Korzenik and Dieckgraefe (2005) conducted a 12-week open-label trial with filgrastim (Neupogen^®, Amgen Inc, Thousand Oaks, CA, USA) that offered preliminary evidence that it is a safe and potentially effective therapy for the treatment of active CD and fistulous complications. Twenty CD patients with a CDAI > 220 and ≤ 450 were enrolled. Primary end-point was a decrease in the CDAI of > 70 points and remission was considered to be a CDAI < 150 points. All patients received filgrastim daily for 12 weeks at an initial dose of 300 μg subcutaneously. The absolute neutrophil count (ANC) was monitored weekly and was targeted between 25 and 35 × 10⁹. The dose was adjusted downward by 100 μg if ANC exceeded this range, and after a subsequent reduction to 100 μg/day, the dose was lowered to 75 μg/day. Five patients (25%) achieved remission during the study, 11 (55%) demonstrated a decrease of at least 70 points, and 3 of 4 (75%) patients with fistulae had a positive response (defined as closure of more than 50% of fistulae). Among responders at week 12, 4 of 11 patients (36%) maintained response for additional 4 weeks after completion of therapy and the others had an increase in disease activity.

Conclusions

Cellular or animal models, and in vivo experiments support the hypothesis that CD may result from innate immune deficiency characterized by an aberrant innate immune response occurring more proximately, leading to T cell activation.

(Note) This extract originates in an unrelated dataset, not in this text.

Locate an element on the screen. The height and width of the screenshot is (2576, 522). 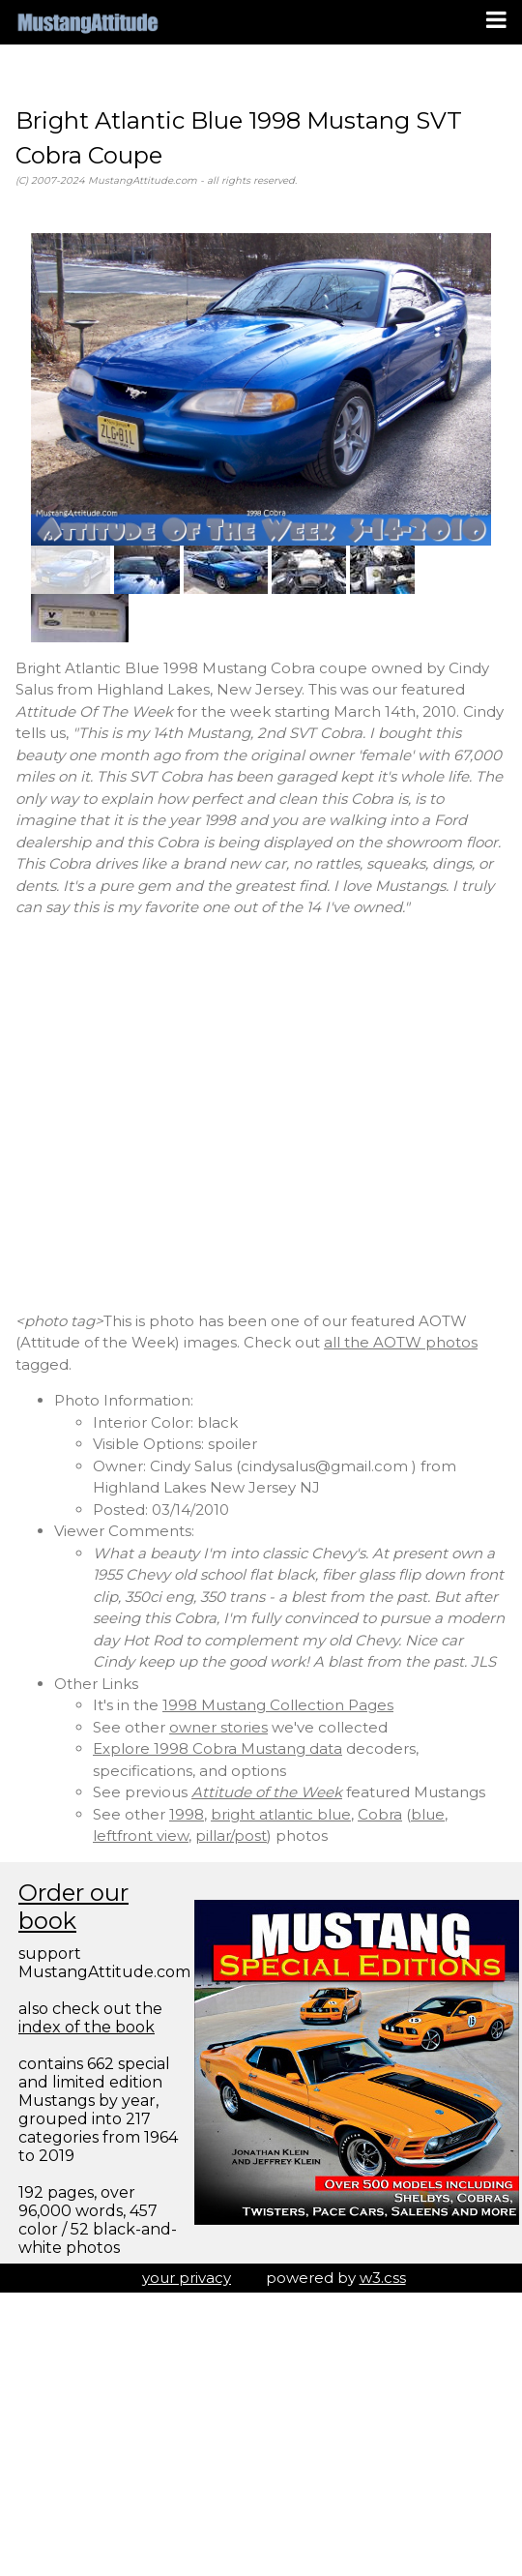
your privacy is located at coordinates (186, 2277).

Several lines of evidence such as functional implications of NOD2 mutations, and observations of CD-like manifestations, have converged to present a coherent hypothesis that impaired innate immunity initiates the cascade of events resulting in CD. GM-CSF, a more potent stimulator of innate immune function than G-CSF, seems to have a beneficial effect in patients with active CD. Finally, as the majority of studies are open label, nonrandomized, and with a small number of patients, there is no strong evidence of the effect of GM-CSF and G-CSF as treatment for IBD, so evidence to supports its recommendation as a treatment is still weak.

Acknowledgements

We thank to Dr. Jorge Hernández-Calleros for the language revision of this manuscript.

This work was supported by the scholarship provided by the “Secretaria de Relaciones Exteriores” of the Government of Mexico.

Disclosures

The authors have no conflicts of interest to disclose.